Les revenus pris en compte sont ceux définis au II de l’article R. 821-4, sous réserve des alinéas suivants (…) :
III.-Les ressources déterminées conformément au II sont prises en compte pour déterminer le droit à l’allocation servie au titre de chaque période successive de trois mois civils faisant suite au dépôt de la demande d’allocation, sous réserve de l’application des articles mentionnés au III de l’article R. 821-4 et du quatrième alinéa du II de l’article R. 821-4-5.
Lorsqu’un allocataire dont les ressources sont appréciées conformément à l’article R. 821-4 débute ou reprend une activité professionnelle, le premier trimestre de référence retenu pour l’application du présent article est celui au cours duquel l’allocataire a débuté ou repris cette activité ».
Selon l’article D. 821-2 du code de la sécurité sociale « la personne qui satisfait aux autres conditions d’attribution peut prétendre à l’allocation aux adultes handicapés (…) ou, pour la personne dont les ressources sont appréciées conformément à l’article R. 821-4-1, si l’ensemble des autres ressources perçues par elle durant le trimestre de référence n’atteint pas trois fois ce même montant.
Lorsque le demandeur a des enfants à charge au sens des articles L. 512-3, L. 512-4 et du premier alinéa de l’article L. 521-2, le plafond mentionné au premier alinéa du présent article est majoré d’une somme égale à la moitié de ce plafond pour chacun des enfants.
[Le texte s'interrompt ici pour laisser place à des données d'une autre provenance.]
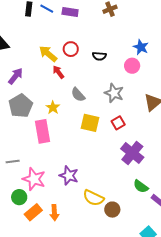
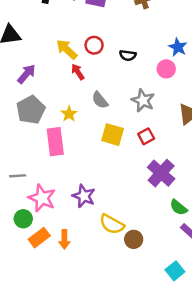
green semicircle: (141, 186) -> (178, 207), moved

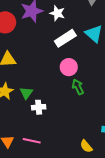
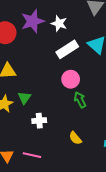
green triangle: (26, 93) -> (24, 98), moved
yellow semicircle: (86, 146) -> (75, 138), moved

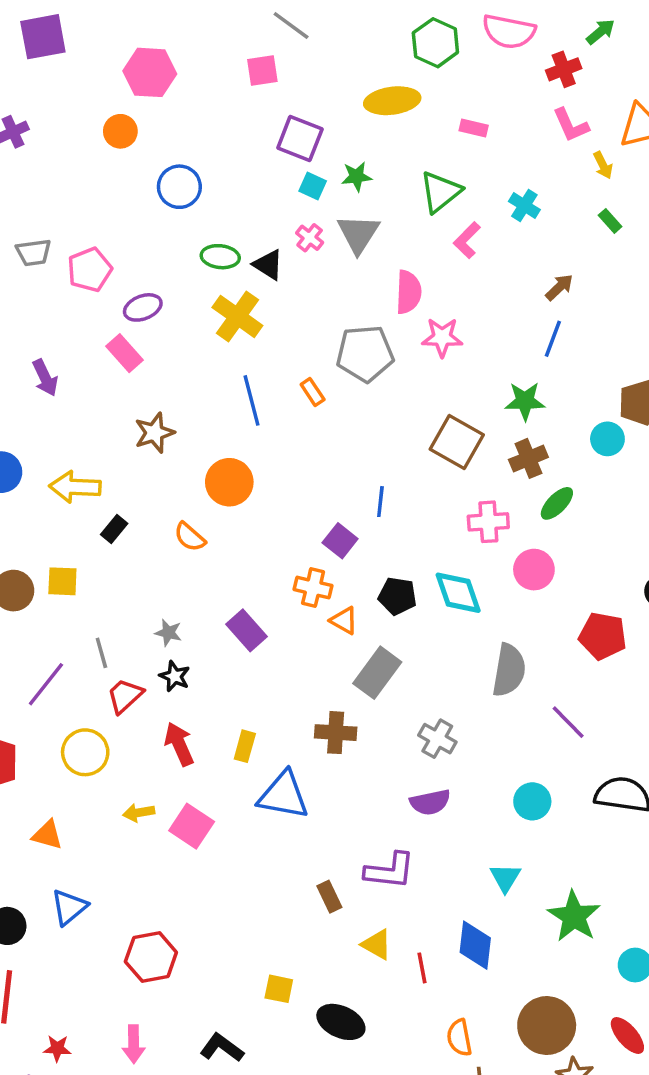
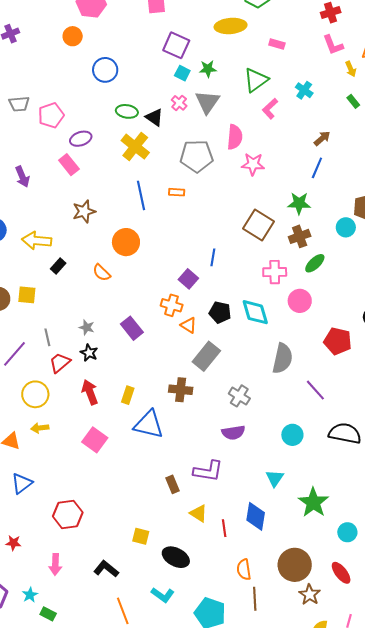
gray pentagon: (365, 354) -> (197, 156), moved
orange rectangle: (313, 392) -> (177, 192), turned -56
yellow arrow: (139, 813) -> (40, 428), moved
red star: (57, 1048) -> (13, 543), moved

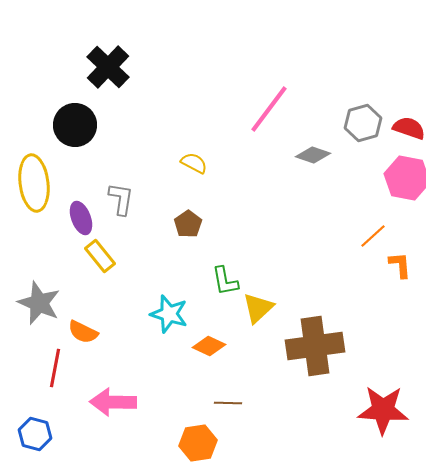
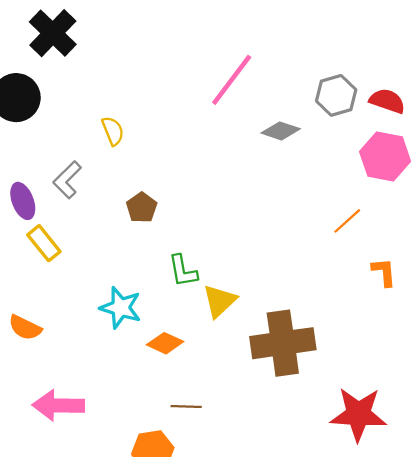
yellow semicircle: (194, 163) -> (113, 131), moved, turned 40
gray L-shape: (121, 199) -> (67, 180), turned -144
orange L-shape: (400, 265) -> (384, 272), moved

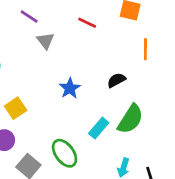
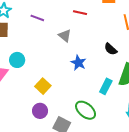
gray triangle: (45, 41) -> (65, 36), moved
black semicircle: (116, 80) -> (111, 49), turned -96

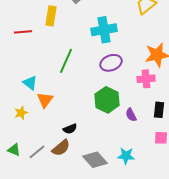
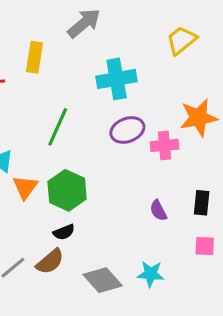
pink cross: (146, 79) -> (165, 145), moved
green hexagon: (107, 100) -> (67, 190), moved

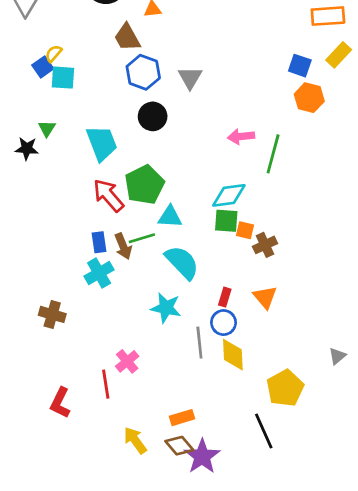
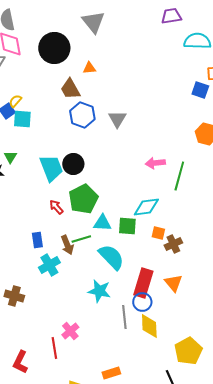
blue square: (300, 66) -> (200, 90), moved
black circle: (153, 116) -> (73, 164), moved
red arrow: (108, 195) -> (56, 207), size x0.6
green square: (226, 221) -> (127, 226), moved
blue rectangle: (99, 242) -> (37, 240), moved
red rectangle: (225, 297) -> (143, 283), size x2.0

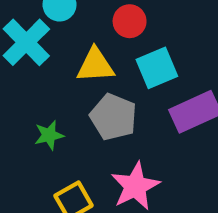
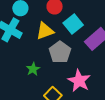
gray pentagon: (113, 117) -> (60, 52), turned 30

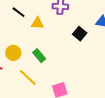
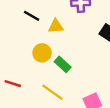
yellow circle: (13, 53) -> (42, 53), moved

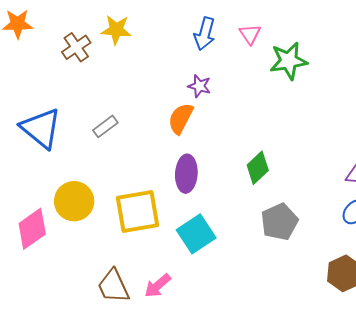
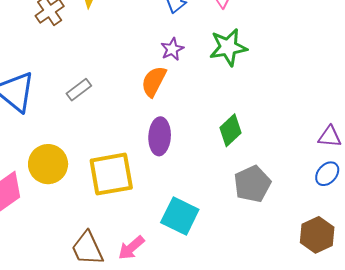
green star: (289, 61) -> (228, 47), moved
purple star: (199, 86) -> (172, 49), turned 30
cyan square: (196, 234) -> (180, 216), moved, turned -30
Le bénéficiaire de l’allocation aux adultes handicapés a droit, mensuellement, à une allocation égale au douzième de la différence entre le montant du plafond applicable et les ressources annuelles mentionnées au premier alinéa, ou, pour le bénéficiaire dont les ressources sont appréciées conformément à l’article R. 821-4-1, au tiers de la différence entre le montant du plafond applicable et les ressources trimestrielles mentionnées au même alinéa, sans que cette allocation puisse excéder le montant mensuel de l’allocation aux adultes handicapés fixé selon les modalités prévues à l’article L. 821-3-1 ».
Au 1er avril 2023, le montant de l’allocation aux adultes handicapés était de 971.37 euros, selon le décret n° 2023-328 du 29 avril 2023 portant revalorisation de l’allocation aux adultes handicapés.
Ainsi, il existe selon ces dispositions précitées deux conditions applicables pour bénéficier de l’allocation aux adultes handicapés dans le cas de Monsieur [H] [P].
Tout d’abord, par application de l’article L. 821-1 du code de la sécurité sociale il faut s’assurer que le montant des sommes perçues au titre de son invalidité n’est pas au moins égal à l’allocation aux adultes handicapés.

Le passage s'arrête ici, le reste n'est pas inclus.